Start of Study material
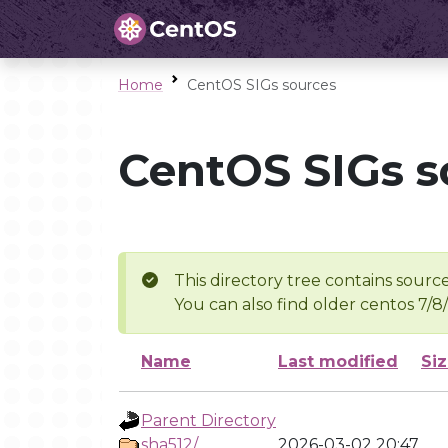
Home
CentOS SIGs sources
CentOS SIGs s
This directory tree contains source
You can also find older centos 7/8
Name
Last modified
Si
Parent Directory
sha512/
2026-03-02 20:47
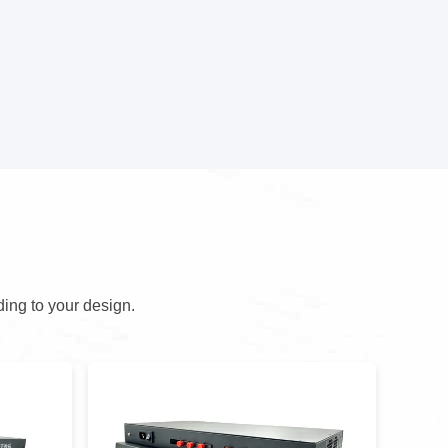
ding to your design.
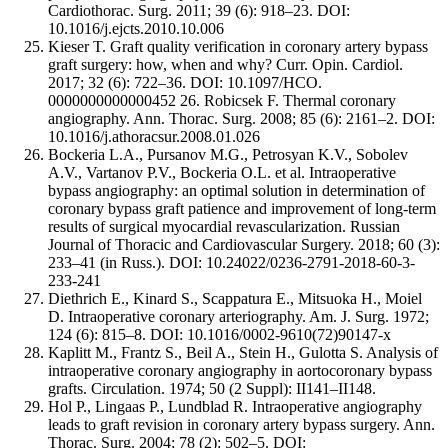
Cardiothorac. Surg. 2011; 39 (6): 918–23. DOI:
10.1016/j.ejcts.2010.10.006
Kieser T. Graft quality verification in coronary artery bypass
graft surgery: how, when and why? Curr. Opin. Cardiol.
2017; 32 (6): 722–36. DOI: 10.1097/HCO.
0000000000000452 26. Robicsek F. Thermal coronary
angiography. Ann. Thorac. Surg. 2008; 85 (6): 2161–2. DOI:
10.1016/j.athoracsur.2008.01.026
Bockeria L.A., Pursanov M.G., Petrosyan K.V., Sobolev
A.V., Vartanov P.V., Bockeria O.L. et al. Intraoperative
bypass angiography: an optimal solution in determination of
coronary bypass graft patience and improvement of long-term
results of surgical myocardial revascularization. Russian
Journal of Thoracic and Cardiovascular Surgery. 2018; 60 (3):
233–41 (in Russ.). DOI: 10.24022/0236-2791-2018-60-3-
233-241
Diethrich E., Kinard S., Scappatura E., Mitsuoka H., Moiel
D. Intraoperative coronary arteriography. Am. J. Surg. 1972;
124 (6): 815–8. DOI: 10.1016/0002-9610(72)90147-x
Kaplitt M., Frantz S., Beil A., Stein H., Gulotta S. Analysis of
intraoperative coronary angiography in aortocoronary bypass
grafts. Circulation. 1974; 50 (2 Suppl): II141–II148.
Hol P., Lingaas P., Lundblad R. Intraoperative angiography
leads to graft revision in coronary artery bypass surgery. Ann.
Thorac. Surg. 2004; 78 (2): 502–5. DOI:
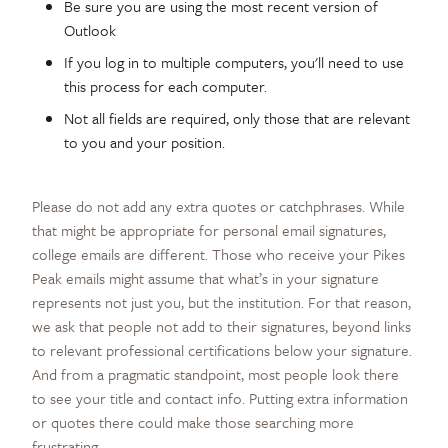
Be sure you are using the most recent version of
Outlook
If you log in to multiple computers, you'll need to use
this process for each computer.
Not all fields are required, only those that are relevant
to you and your position.
Please do not add any extra quotes or catchphrases. While
that might be appropriate for personal email signatures,
college emails are different. Those who receive your Pikes
Peak emails might assume that what’s in your signature
represents not just you, but the institution. For that reason,
we ask that people not add to their signatures, beyond links
to relevant professional certifications below your signature.
And from a pragmatic standpoint, most people look there
to see your title and contact info. Putting extra information
or quotes there could make those searching more
frustrating.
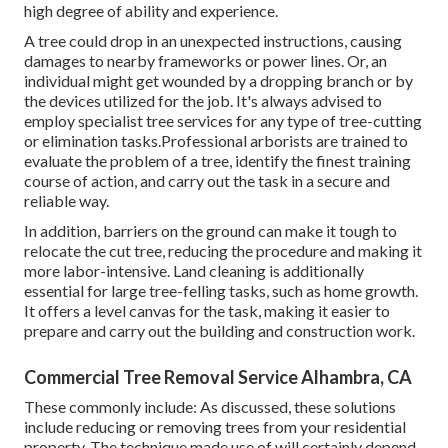
high degree of ability and experience.
A tree could drop in an unexpected instructions, causing
damages to nearby frameworks or power lines. Or, an
individual might get wounded by a dropping branch or by
the devices utilized for the job. It's always advised to
employ specialist tree services for any type of tree-cutting
or elimination tasks.Professional arborists are trained to
evaluate the problem of a tree, identify the finest training
course of action, and carry out the task in a secure and
reliable way.
In addition, barriers on the ground can make it tough to
relocate the cut tree, reducing the procedure and making it
more labor-intensive. Land cleaning is additionally
essential for large tree-felling tasks, such as home growth.
It offers a level canvas for the task, making it easier to
prepare and carry out the building and construction work.
Commercial Tree Removal Service Alhambra, CA
These commonly include: As discussed, these solutions
include reducing or removing trees from your residential
property. The technique made use of will certainly depend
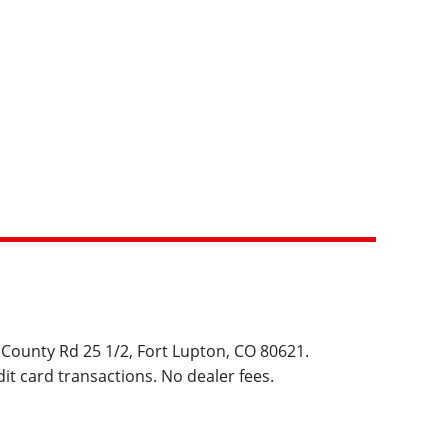
 County Rd 25 1/2, Fort Lupton, CO 80621.  
it card transactions. No dealer fees.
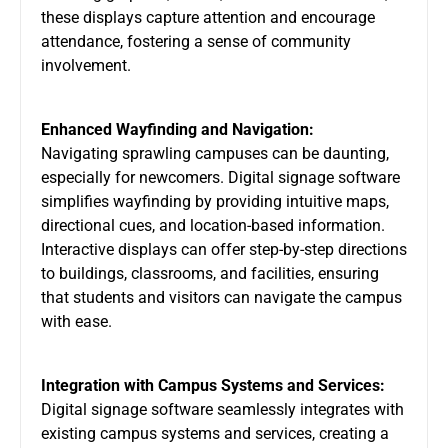
these displays capture attention and encourage
attendance, fostering a sense of community
involvement.
Enhanced Wayfinding and Navigation:
Navigating sprawling campuses can be daunting,
especially for newcomers. Digital signage software
simplifies wayfinding by providing intuitive maps,
directional cues, and location-based information.
Interactive displays can offer step-by-step directions
to buildings, classrooms, and facilities, ensuring
that students and visitors can navigate the campus
with ease.
Integration with Campus Systems and Services:
Digital signage software seamlessly integrates with
existing campus systems and services, creating a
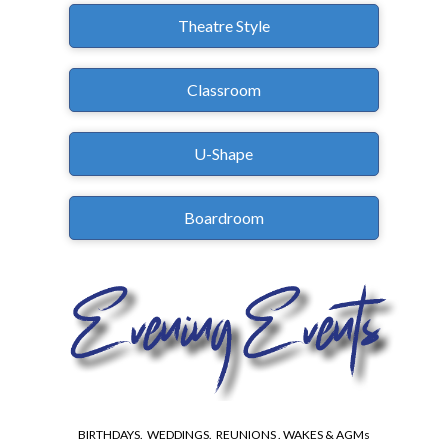
Theatre Style
Classroom
U-Shape
Boardroom
BIRTHDAYS. WEDDINGS. REUNIONS . WAKES & AGMs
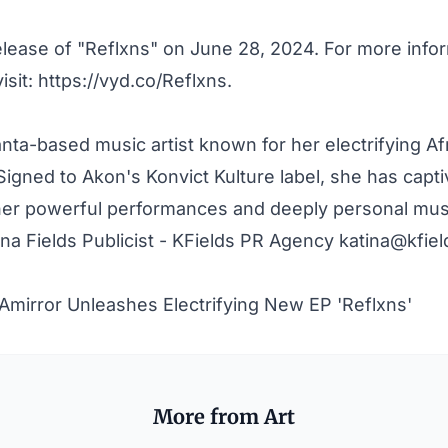
elease of "Reflxns" on June 28, 2024. For more info
visit:
https://vyd.co/Reflxns
.
lanta-based music artist known for her electrifying A
igned to Akon's Konvict Kulture label, she has capt
her powerful performances and deeply personal mus
na Fields Publicist - KFields PR Agency
katina@kfie
Amirror Unleashes Electrifying New EP 'Reflxns'
More from Art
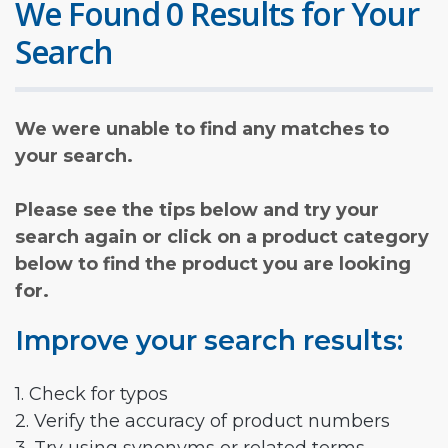
We Found 0 Results for Your
Search
We were unable to find any matches to
your search.
Please see the tips below and try your
search again or click on a product category
below to find the product you are looking
for.
Improve your search results:
1. Check for typos
2. Verify the accuracy of product numbers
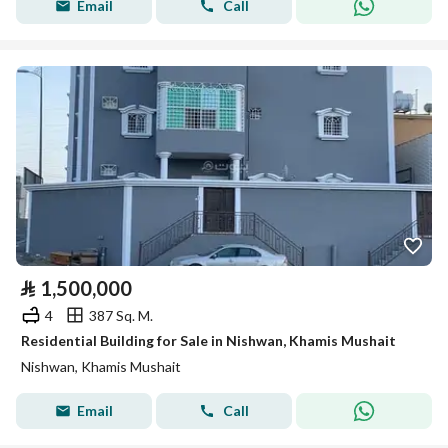
Email
Call
⃁
1,500,000
4
387 Sq. M.
Residential Building for Sale in Nishwan, Khamis Mushait
Nishwan, Khamis Mushait
Email
Call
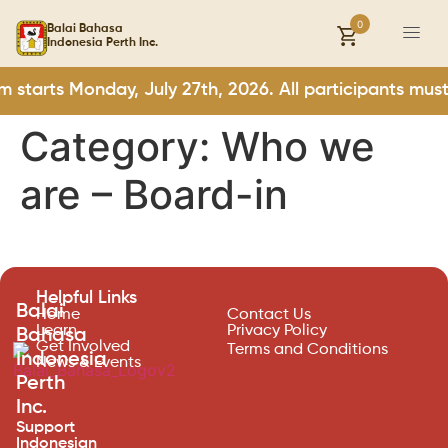
0
Balai Bahasa
Indonesia Perth Inc.
m starts Monday, July 27th, 2026. All participants mu
Category:
Who we
are – Board-in
Helpful Links
Balai
Home
Contact Us
Learn
Privacy Policy
Bahasa
Get Involved
Terms and Conditions
Indonesia
News & Events
Perth
Inc.
Support
Indonesian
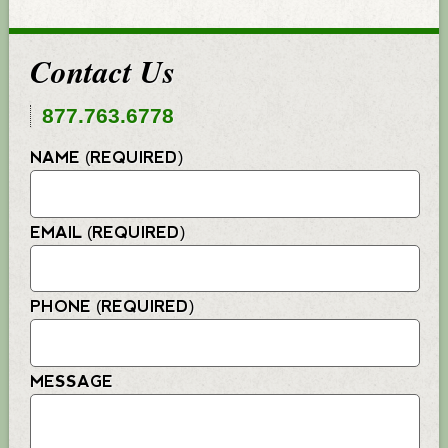
Contact Us
877.763.6778
NAME (REQUIRED)
EMAIL (REQUIRED)
PHONE (REQUIRED)
MESSAGE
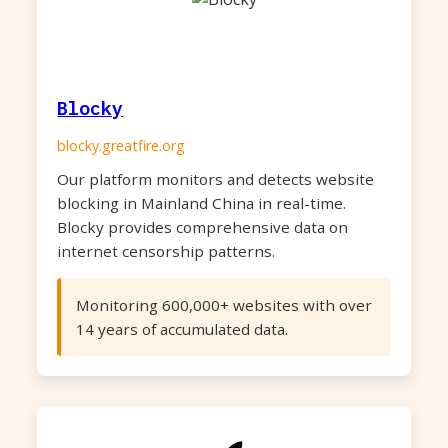
Blocky
blocky.greatfire.org
Our platform monitors and detects website
blocking in Mainland China in real-time.
Blocky provides comprehensive data on
internet censorship patterns.
Monitoring 600,000+ websites with over
14 years of accumulated data.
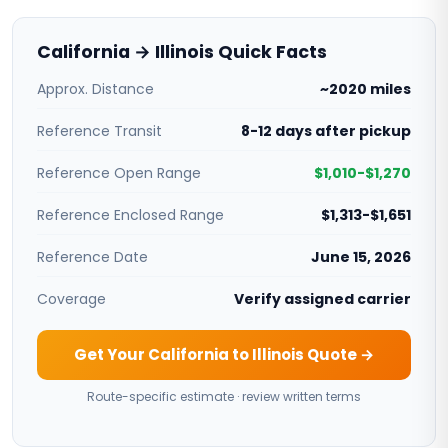
California → Illinois Quick Facts
Approx. Distance
~2020 miles
Reference Transit
8-12 days after pickup
Reference Open Range
$1,010-$1,270
Reference Enclosed Range
$1,313-$1,651
Reference Date
June 15, 2026
Coverage
Verify assigned carrier
Get Your California to Illinois Quote →
Route-specific estimate · review written terms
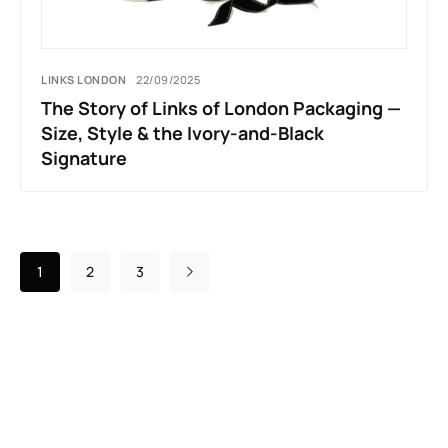
LINKS LONDON
22/09/2025
The Story of Links of London Packaging —
Size, Style & the Ivory-and-Black
Signature
1
2
3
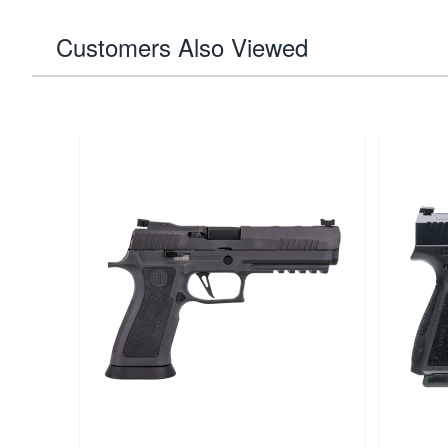
Customers Also Viewed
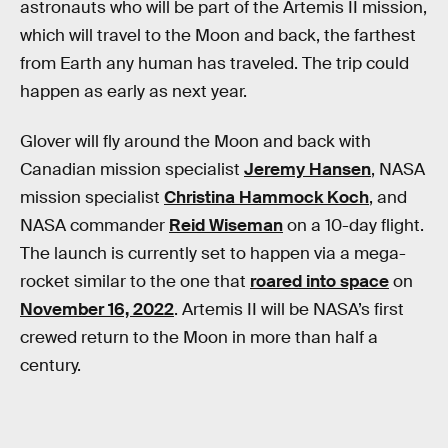
astronauts who will be part of the Artemis II mission,
which will travel to the Moon and back, the farthest
from Earth any human has traveled. The trip could
happen as early as next year.
Glover will fly around the Moon and back with
Canadian mission specialist
Jeremy Hansen
, NASA
mission specialist
Christina Hammock Koch
, and
NASA commander
Reid Wiseman
on a 10-day flight.
The launch is currently set to happen via a mega-
rocket similar to the one that
roared into space
on
November 16, 2022
. Artemis II will be NASA’s first
crewed return to the Moon in more than half a
century.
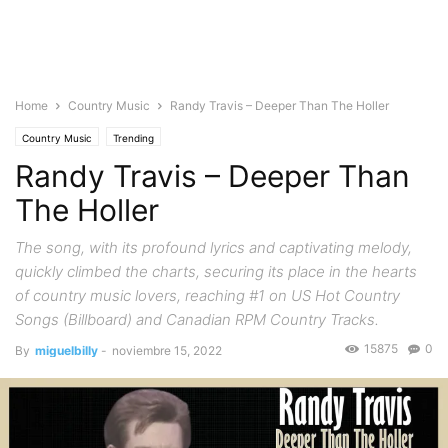
Home
Country Music
Randy Travis – Deeper Than The Holler
Country Music
Trending
Randy Travis – Deeper Than
The Holler
The song, with its profound lyrics and captivating melody,
quickly climbed the charts, securing its place in the hearts
of country music lovers, reaching #1 on US Hot Country
Songs (Billboard) and Canadian RPM Country Tracks.
15875
0
By
miguelbilly
-
noviembre 15, 2022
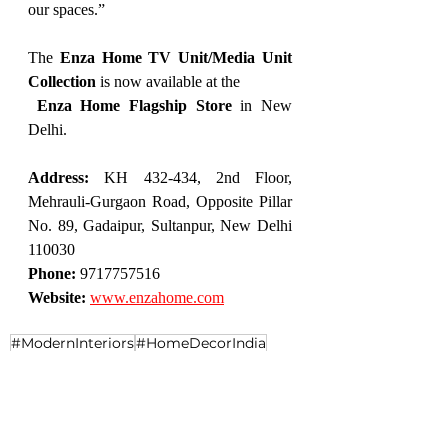
our spaces.”
The 
Enza Home TV Unit/Media Unit 
Collection
 is now available at the
Enza Home Flagship Store
 in New 
Delhi.
Address:
 KH 432-434, 2nd Floor, 
Mehrauli-Gurgaon Road, Opposite Pillar 
No. 89, Gadaipur, Sultanpur, New Delhi 
110030
Phone:
 9717757516
Website:
www.enzahome.com
#ModernInteriors
#HomeDecorIndia
#LuxuryHomes
#ContemporaryDesign
#HomeStyle
#EnzaHome
#LuxuryLiving
#DesignerTVUnits
#ModularFurniture
#FurnitureGoals
#Enzahomesindia
#MGRoadDelhi
#LuxuryFurnitureMGRoad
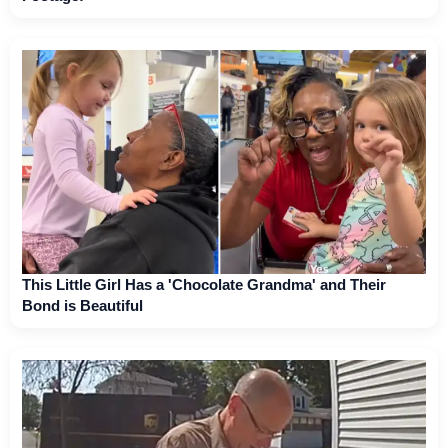
This Little Girl Has a 'Chocolate Grandma' and Their
Bond is Beautiful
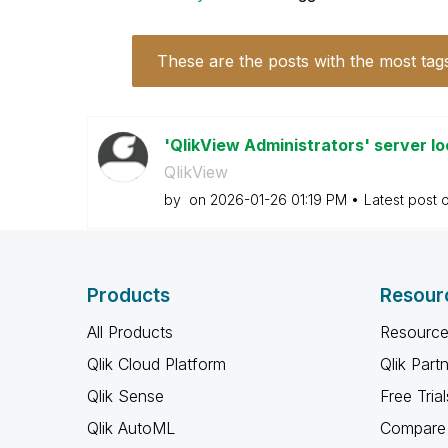
These are the posts with the most tag
'QlikView Administrators' server lo
QlikView
by
on
‎2026-01-26
01:19 PM
Latest post 
Products
Resour
All Products
Resource
Qlik Cloud Platform
Qlik Part
Qlik Sense
Free Trial
Qlik AutoML
Compare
End of Study material
What you should repeat exactly is the run of lines from the top of the listing above through the line with "0000000000000452 26. Robicsek", without pictures.

Result of the exercise:
Home
CentOS SIGs sources
CentOS SIGs s
This directory tree contains source
You can also find older centos 7/8
Name
Last modified
Si
Parent Directory
sha512/
2026-03-02 20:47
ding to your design.
Cardiothorac. Surg. 2011; 39 (6): 918–23. DOI:
10.1016/j.ejcts.2010.10.006
Kieser T. Graft quality verification in coronary artery bypass
graft surgery: how, when and why? Curr. Opin. Cardiol.
2017; 32 (6): 722–36. DOI: 10.1097/HCO.
0000000000000452 26. Robicsek F. Thermal coronary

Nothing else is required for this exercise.